### Task:
Copy every line from the one that holds "商品の商品ラベルや注意書きをご確認ください。" to the end of the records below, exactly and with nothing else, but without any pictures.
*** Opening of Given information ***
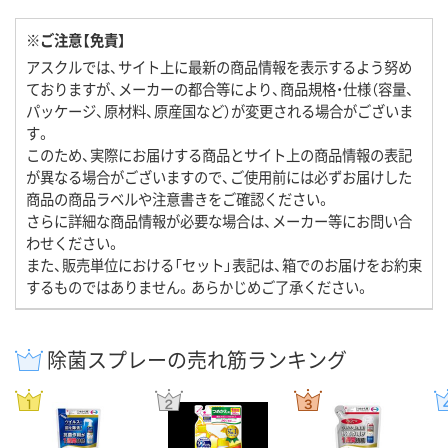
※ご注意【免責】
アスクルでは、サイト上に最新の商品情報を表示するよう努め
ておりますが、メーカーの都合等により、商品規格・仕様（容量、
パッケージ、原材料、原産国など）が変更される場合がございま
す。
このため、実際にお届けする商品とサイト上の商品情報の表記
が異なる場合がございますので、ご使用前には必ずお届けした
商品の商品ラベルや注意書きをご確認ください。
さらに詳細な商品情報が必要な場合は、メーカー等にお問い合
わせください。
また、販売単位における「セット」表記は、箱でのお届けをお約束
するものではありません。あらかじめご了承ください。
除菌スプレーの売れ筋ランキング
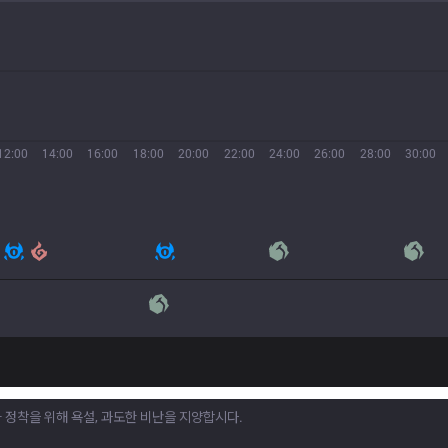
12:00
14:00
16:00
18:00
20:00
22:00
24:00
26:00
28:00
30:00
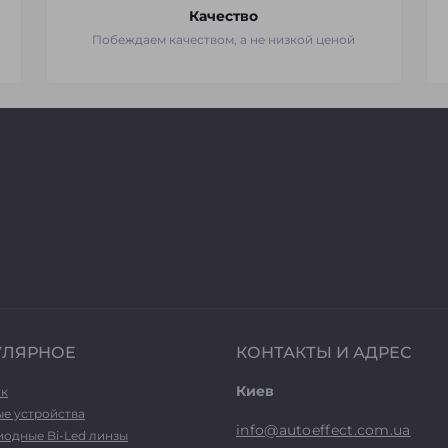
Качество
Побеждаем качеством, а не низкой ценой
УЛЯРНОЕ
КОНТАКТЫ И АДРЕС
Киев
ук
ые устройства
info@autoeffect.com.ua
иодные Bi-Led линзы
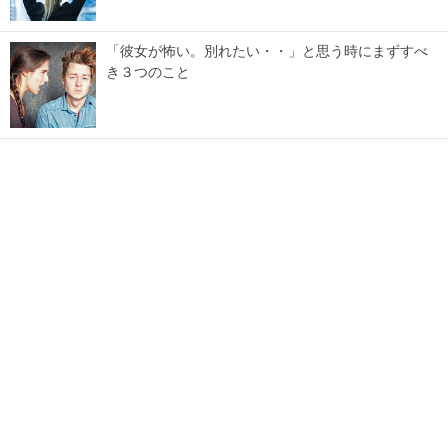
「彼女が怖い。別れたい・・」と思う時にまずすべ
き３つのこと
*** Close of Given information ***
### Output:
商品の商品ラベルや注意書きをご確認ください。
さらに詳細な商品情報が必要な場合は、メーカー等にお問い合
わせください。
また、販売単位における「セット」表記は、箱でのお届けをお約束
するものではありません。あらかじめご了承ください。
除菌スプレーの売れ筋ランキング
12:00
14:00
16:00
18:00
20:00
22:00
24:00
26:00
28:00
30:00
Качество
Побеждаем качеством, а не низкой ценой
УЛЯРНОЕ
КОНТАКТЫ И АДРЕС
Киев
ук
ые устройства
info@autoeffect.com.ua
иодные Bi-Led линзы
「彼女が怖い。別れたい・・」と思う時にまずすべ
き３つのこと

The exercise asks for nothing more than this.